A PEC 12/2026, de autoria do senador Rogério Marinho, permite que o trabalhador adapte sua rotina, conciliando emprego com estudos ou aumentando a renda em períodos de alta sazonalidade. O documento argumenta que a rigidez de uma jornada única ignora as necessidades das mais de 2,7 mil ocupações do país, afetando microempreendedores e trabalhadores por comissão.
Segundo o manifesto, a imposição de uma escala de trabalho única sobrecarrega pequenos negócios e prejudica profissionais como vendedores e garçons.

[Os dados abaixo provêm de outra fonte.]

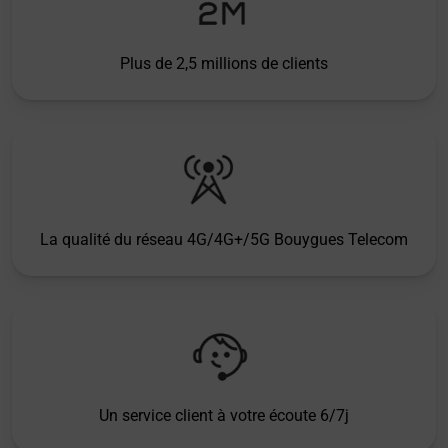
Plus de 2,5 millions de clients
La qualité du réseau 4G/4G+/5G Bouygues Telecom
Un service client à votre écoute 6/7j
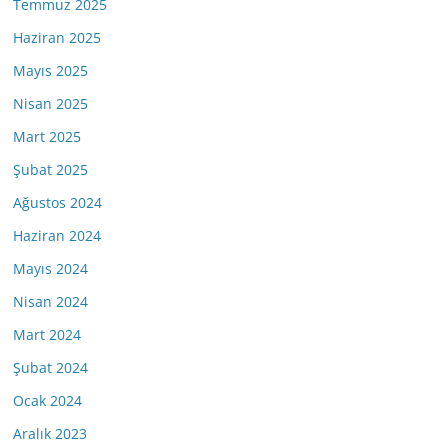
Temmuz 2025
Haziran 2025
Mayıs 2025
Nisan 2025
Mart 2025
Şubat 2025
Ağustos 2024
Haziran 2024
Mayıs 2024
Nisan 2024
Mart 2024
Şubat 2024
Ocak 2024
Aralık 2023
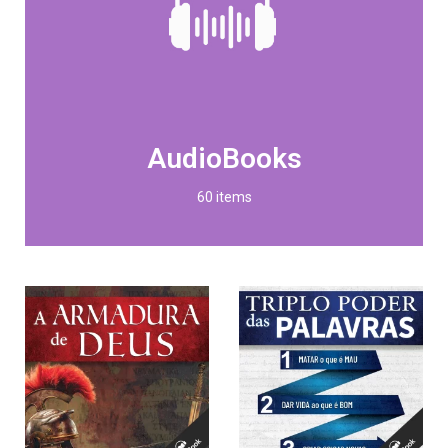
AudioBooks
60 items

As entidades afirmam que a realidade do mercado brasileiro não se encaixa em um modelo de “tamanho único”.
Apesar da flexibilização, a proposta mantém proteções da Consolidação das Leis do Trabalho (CLT), como décimo terceiro salário e Fundo de Garantia do Tempo de Serviço (FGTS). Esses direitos seriam calculados proporcionalmente à carga horária cumprida, e o valor da hora trabalhada nunca seria inferior ao salário mínimo nacional ou ao piso da categoria.